As a child I remember asking my "non-foodie" parents why & how people came up with so many cuisines (each culture, having its own signature foods/dishes, etc.). This book (finally) provides answers to some of those questions. Bravo to Pollan. His research (sometimes, hands-on, is Solid!).
Pollan is easy to listen to, likely because it's obvious from his voice, he cares about this subject (otherwise, he likely wouldn't have bothered to write a book on it).
Ah ha moments abound!
An Excellent title for ANYONE who eats! ;)
Just like his other books this book is both highly informative and greatly entertaining. I can't get enough. It's kind of a foodie's gonzo journalism where Pollan's experience and reflections are part of the education. Pollan does do a fine job as narrator, but I do miss Scott Brick the narrator of Omnivore's Dilemma! Scott is like drinking your first ever IPA. At first it's off-putting, and then after a couple you can't wait for another.
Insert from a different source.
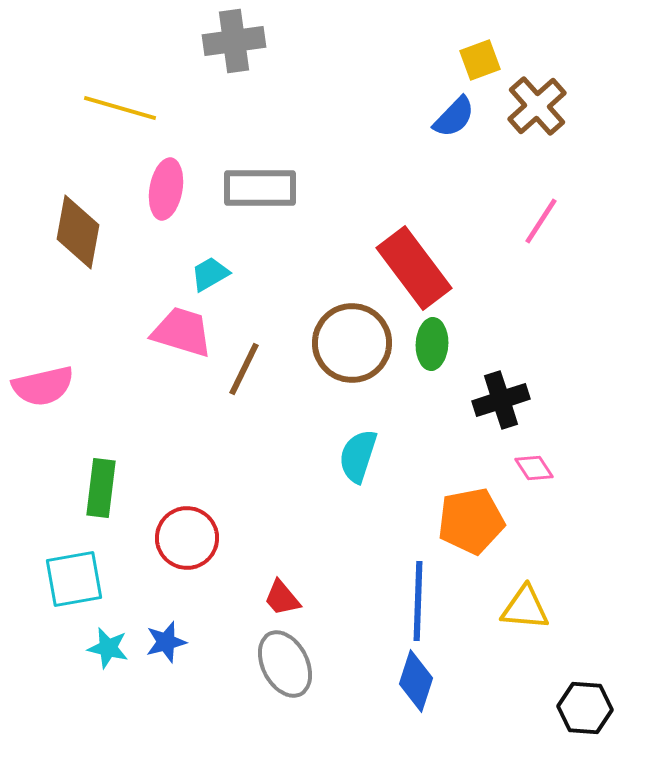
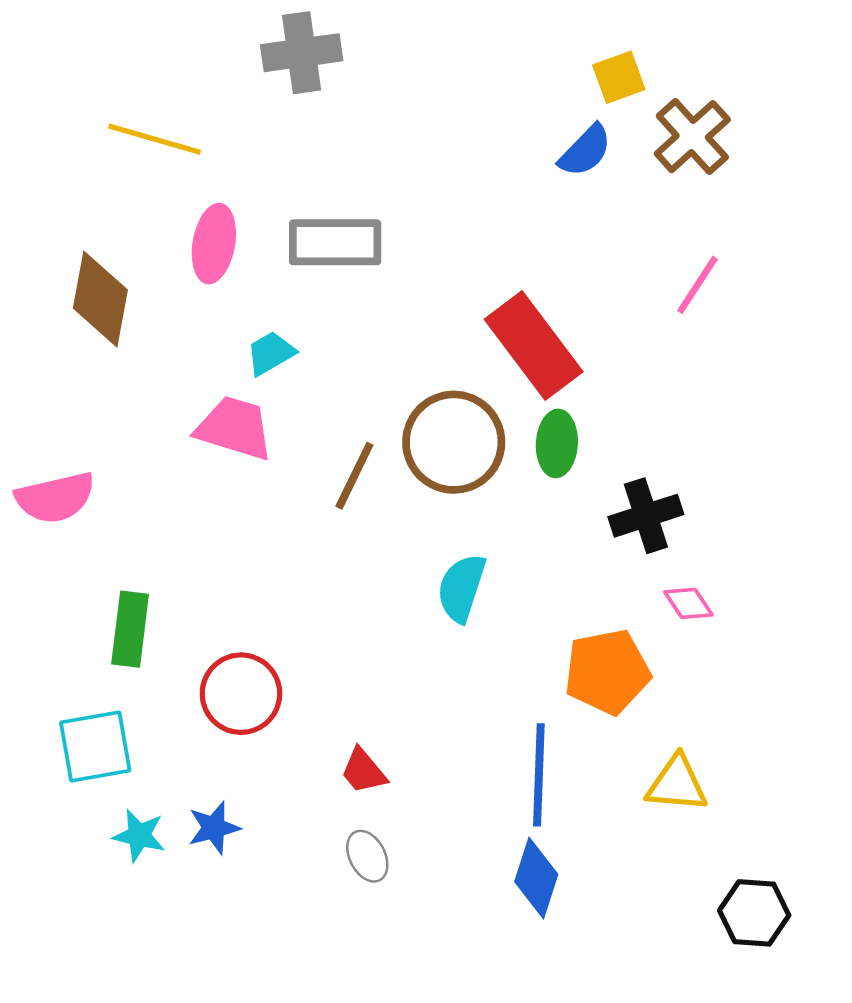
brown line: (244, 369) -> (354, 476), moved
gray ellipse: (285, 664) -> (367, 856), size x0.6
This book answered many questions for me, and gave me the opportunity to discover previously unappreciated aspects of food and cooking, as well as the nuts and bolts mechanics of how food goes from raw ingredients to a great meal. I particularly enjoyed the way he divided the topics to correspond to preparation. I actually came away feeling like I could, and should, attempt some of the more advanced cooking techniques that he describes. Extremely well written and as entertaining as it is informative!